Task to carry out:
When you reach the line that contains "si impiegano prod" in the data below, start reproducing lines exactly, and stop after the line that contains "(legge n. 81/".

Listed records:
<<<<

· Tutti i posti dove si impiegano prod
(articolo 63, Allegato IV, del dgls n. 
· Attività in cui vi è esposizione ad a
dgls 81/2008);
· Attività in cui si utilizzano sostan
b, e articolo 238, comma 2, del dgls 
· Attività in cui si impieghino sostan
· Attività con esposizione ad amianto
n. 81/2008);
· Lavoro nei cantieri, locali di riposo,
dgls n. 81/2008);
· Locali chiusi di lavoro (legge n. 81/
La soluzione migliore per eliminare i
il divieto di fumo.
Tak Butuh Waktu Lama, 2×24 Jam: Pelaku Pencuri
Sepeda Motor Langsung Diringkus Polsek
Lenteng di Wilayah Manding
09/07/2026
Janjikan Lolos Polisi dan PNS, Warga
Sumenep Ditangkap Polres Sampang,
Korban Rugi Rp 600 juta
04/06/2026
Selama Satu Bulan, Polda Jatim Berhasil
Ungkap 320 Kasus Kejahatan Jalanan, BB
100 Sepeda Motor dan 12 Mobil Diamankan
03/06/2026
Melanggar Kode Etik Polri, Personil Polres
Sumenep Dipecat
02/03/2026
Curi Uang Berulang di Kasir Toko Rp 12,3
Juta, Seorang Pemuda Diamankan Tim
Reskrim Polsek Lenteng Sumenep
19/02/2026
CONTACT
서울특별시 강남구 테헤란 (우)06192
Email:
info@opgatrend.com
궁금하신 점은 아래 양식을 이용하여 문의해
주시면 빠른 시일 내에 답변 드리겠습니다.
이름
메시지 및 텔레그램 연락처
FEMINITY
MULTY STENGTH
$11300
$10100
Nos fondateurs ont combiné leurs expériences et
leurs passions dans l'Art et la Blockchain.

>>>>
<<<<

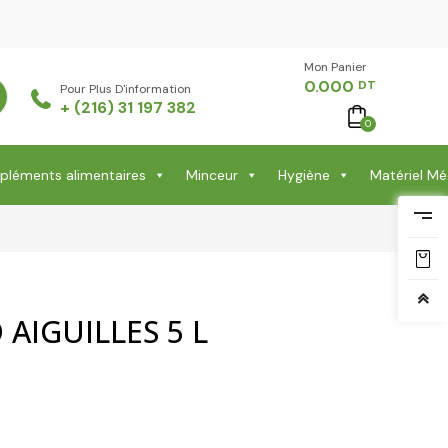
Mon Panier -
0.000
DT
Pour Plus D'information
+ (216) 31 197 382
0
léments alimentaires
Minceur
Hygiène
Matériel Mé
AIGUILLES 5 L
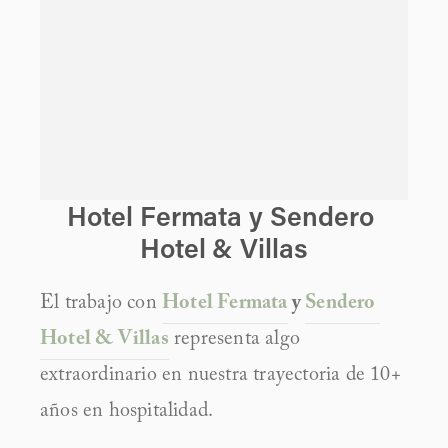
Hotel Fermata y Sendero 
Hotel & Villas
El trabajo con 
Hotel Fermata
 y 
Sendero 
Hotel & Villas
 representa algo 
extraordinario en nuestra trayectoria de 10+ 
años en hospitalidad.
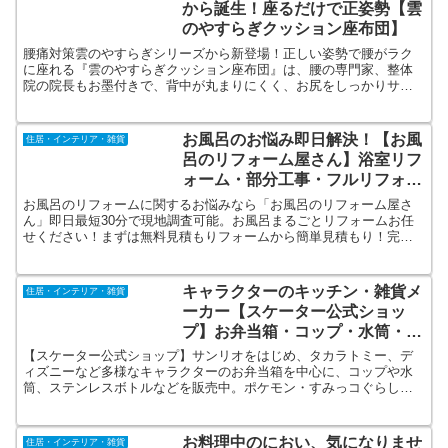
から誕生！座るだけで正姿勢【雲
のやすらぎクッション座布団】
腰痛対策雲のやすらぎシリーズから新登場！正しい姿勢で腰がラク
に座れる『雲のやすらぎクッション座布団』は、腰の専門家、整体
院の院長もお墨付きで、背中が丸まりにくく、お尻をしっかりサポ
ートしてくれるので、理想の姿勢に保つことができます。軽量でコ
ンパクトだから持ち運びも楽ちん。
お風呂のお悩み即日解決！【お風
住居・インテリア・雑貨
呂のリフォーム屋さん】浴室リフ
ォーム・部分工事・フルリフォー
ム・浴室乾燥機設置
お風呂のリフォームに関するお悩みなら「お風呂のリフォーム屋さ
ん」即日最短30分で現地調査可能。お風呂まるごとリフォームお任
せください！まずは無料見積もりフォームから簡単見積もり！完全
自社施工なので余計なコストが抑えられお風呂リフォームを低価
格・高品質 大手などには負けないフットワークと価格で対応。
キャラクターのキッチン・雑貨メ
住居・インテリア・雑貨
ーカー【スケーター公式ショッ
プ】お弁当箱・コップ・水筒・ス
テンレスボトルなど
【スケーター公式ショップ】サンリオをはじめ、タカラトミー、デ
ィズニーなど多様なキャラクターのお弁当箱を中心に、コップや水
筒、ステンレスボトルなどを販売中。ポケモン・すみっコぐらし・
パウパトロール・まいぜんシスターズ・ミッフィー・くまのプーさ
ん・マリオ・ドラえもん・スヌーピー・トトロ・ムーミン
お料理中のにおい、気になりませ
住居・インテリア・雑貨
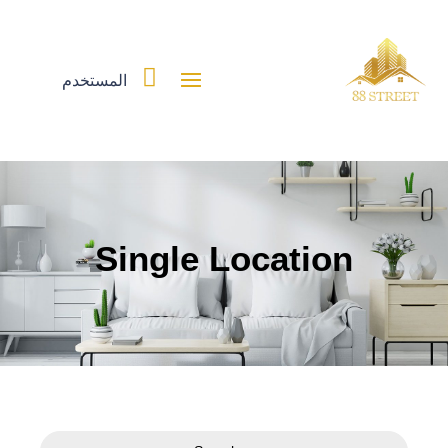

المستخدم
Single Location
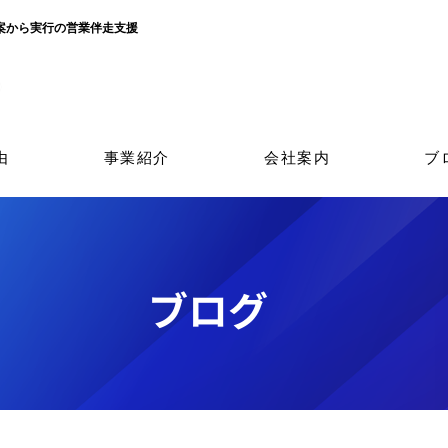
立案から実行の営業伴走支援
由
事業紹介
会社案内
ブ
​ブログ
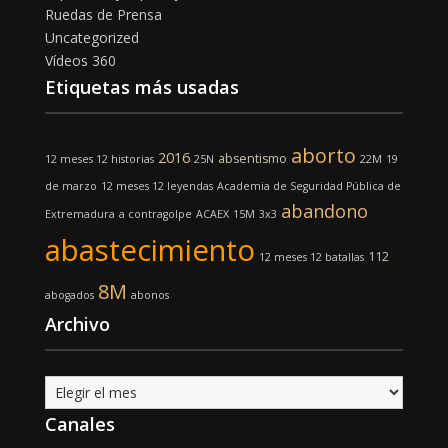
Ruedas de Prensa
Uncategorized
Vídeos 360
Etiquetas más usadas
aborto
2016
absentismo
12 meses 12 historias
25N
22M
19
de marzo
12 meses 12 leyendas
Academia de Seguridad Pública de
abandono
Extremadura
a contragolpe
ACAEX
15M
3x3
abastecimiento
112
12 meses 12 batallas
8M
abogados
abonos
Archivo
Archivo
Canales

>>>>

Expected answer:
· Tutti i posti dove si impiegano prod
(articolo 63, Allegato IV, del dgls n. 
· Attività in cui vi è esposizione ad a
dgls 81/2008);
· Attività in cui si utilizzano sostan
b, e articolo 238, comma 2, del dgls 
· Attività in cui si impieghino sostan
· Attività con esposizione ad amianto
n. 81/2008);
· Lavoro nei cantieri, locali di riposo,
dgls n. 81/2008);
· Locali chiusi di lavoro (legge n. 81/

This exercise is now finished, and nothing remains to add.